> **Stored data**

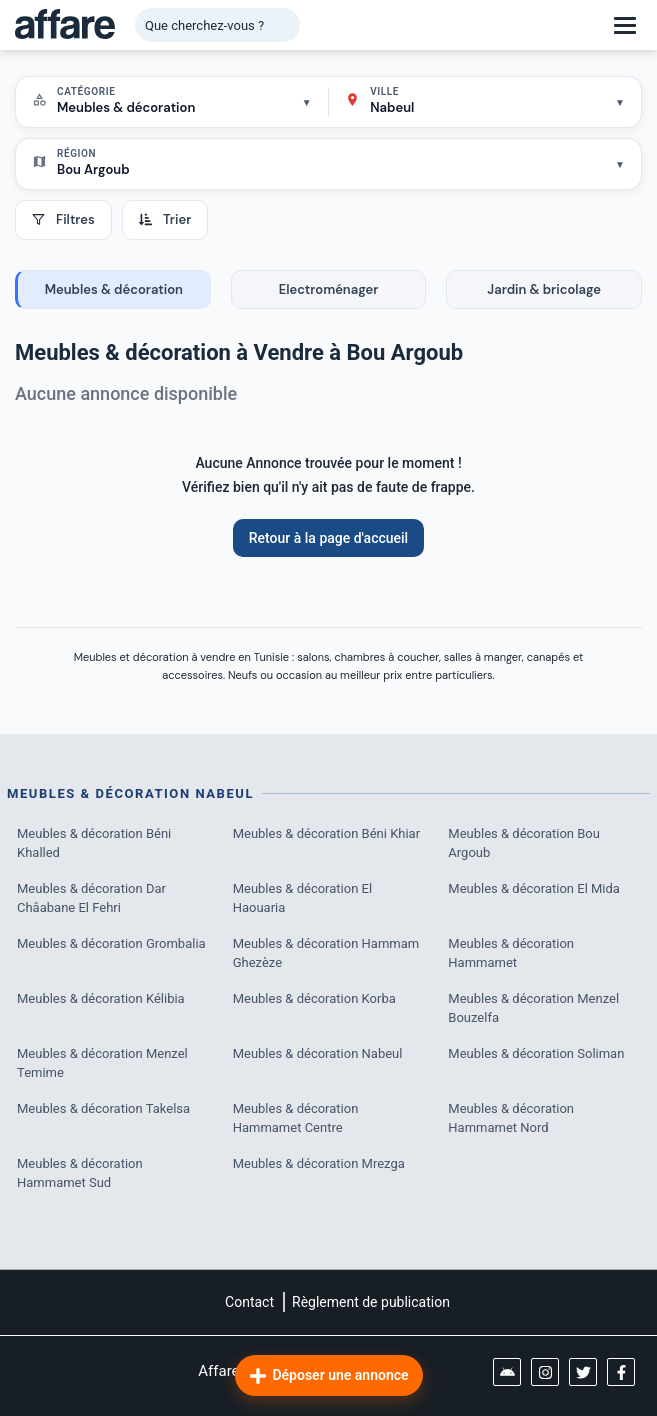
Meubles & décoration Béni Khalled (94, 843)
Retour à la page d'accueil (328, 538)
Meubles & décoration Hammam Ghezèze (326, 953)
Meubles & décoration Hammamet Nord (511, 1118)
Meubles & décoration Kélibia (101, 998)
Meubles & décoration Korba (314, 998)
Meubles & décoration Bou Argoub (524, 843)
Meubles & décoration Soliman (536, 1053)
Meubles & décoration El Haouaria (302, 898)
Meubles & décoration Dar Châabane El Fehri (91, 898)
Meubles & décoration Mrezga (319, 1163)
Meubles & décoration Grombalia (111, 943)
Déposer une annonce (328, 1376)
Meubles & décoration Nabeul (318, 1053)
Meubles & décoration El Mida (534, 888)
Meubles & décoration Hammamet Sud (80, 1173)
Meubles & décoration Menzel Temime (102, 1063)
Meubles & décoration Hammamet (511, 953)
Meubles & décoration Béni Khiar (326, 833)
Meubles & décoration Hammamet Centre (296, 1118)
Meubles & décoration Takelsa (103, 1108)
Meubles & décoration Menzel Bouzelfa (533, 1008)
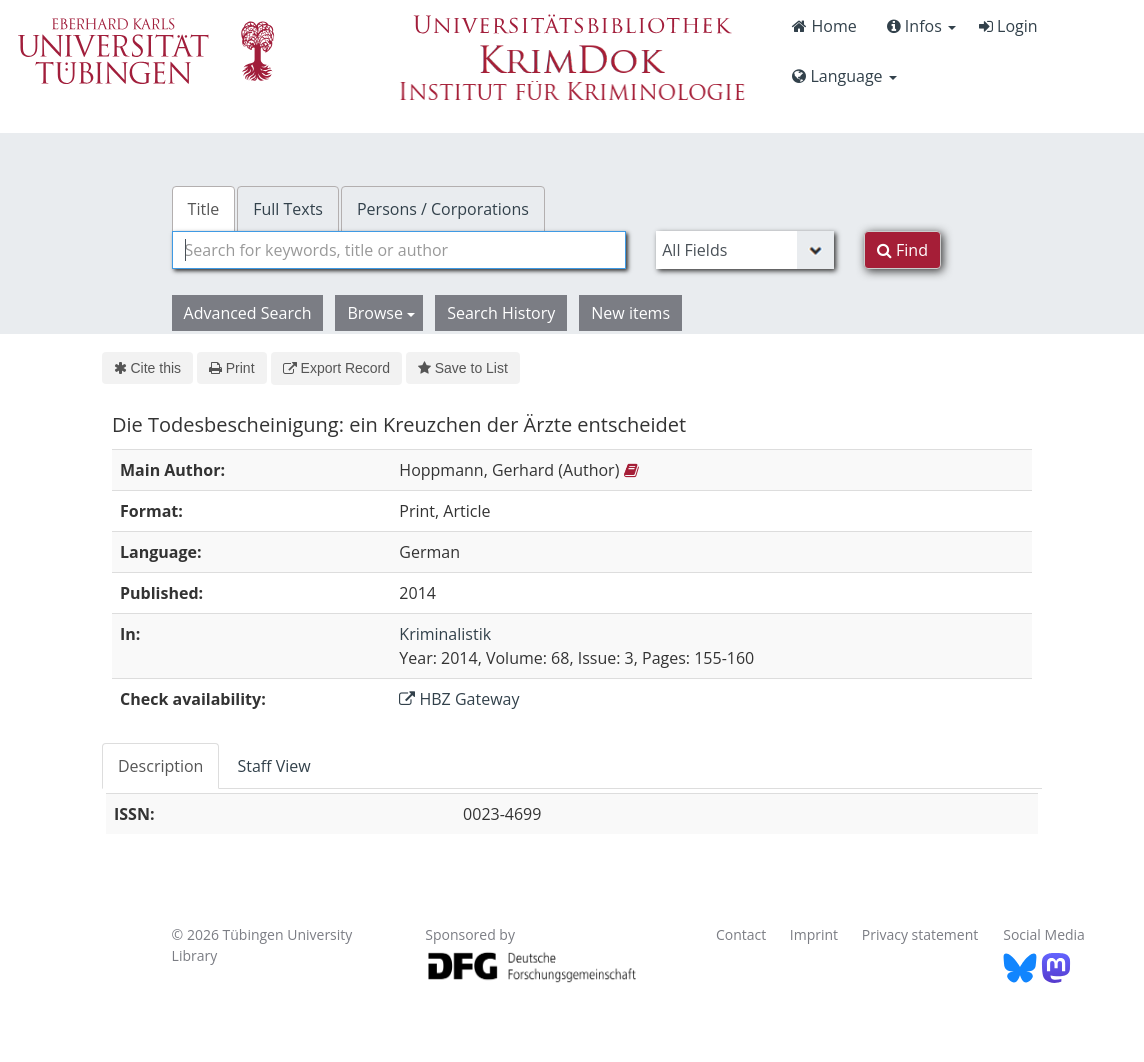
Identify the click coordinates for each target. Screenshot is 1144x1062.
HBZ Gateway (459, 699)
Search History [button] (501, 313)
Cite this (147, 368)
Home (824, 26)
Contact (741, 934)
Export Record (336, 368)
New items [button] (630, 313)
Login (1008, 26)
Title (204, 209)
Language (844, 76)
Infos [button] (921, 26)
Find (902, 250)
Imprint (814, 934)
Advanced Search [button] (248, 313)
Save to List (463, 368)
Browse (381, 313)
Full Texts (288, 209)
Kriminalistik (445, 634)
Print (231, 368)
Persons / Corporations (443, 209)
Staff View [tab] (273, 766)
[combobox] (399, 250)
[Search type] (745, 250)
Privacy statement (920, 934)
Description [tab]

> **TASK INSTRUCTIONS**
Check each line in the records above for the word "button". Return those that have it.

> **TASK ANSWER**
Search History [button] (501, 313)
New items [button] (630, 313)
Infos [button] (921, 26)
Advanced Search [button] (248, 313)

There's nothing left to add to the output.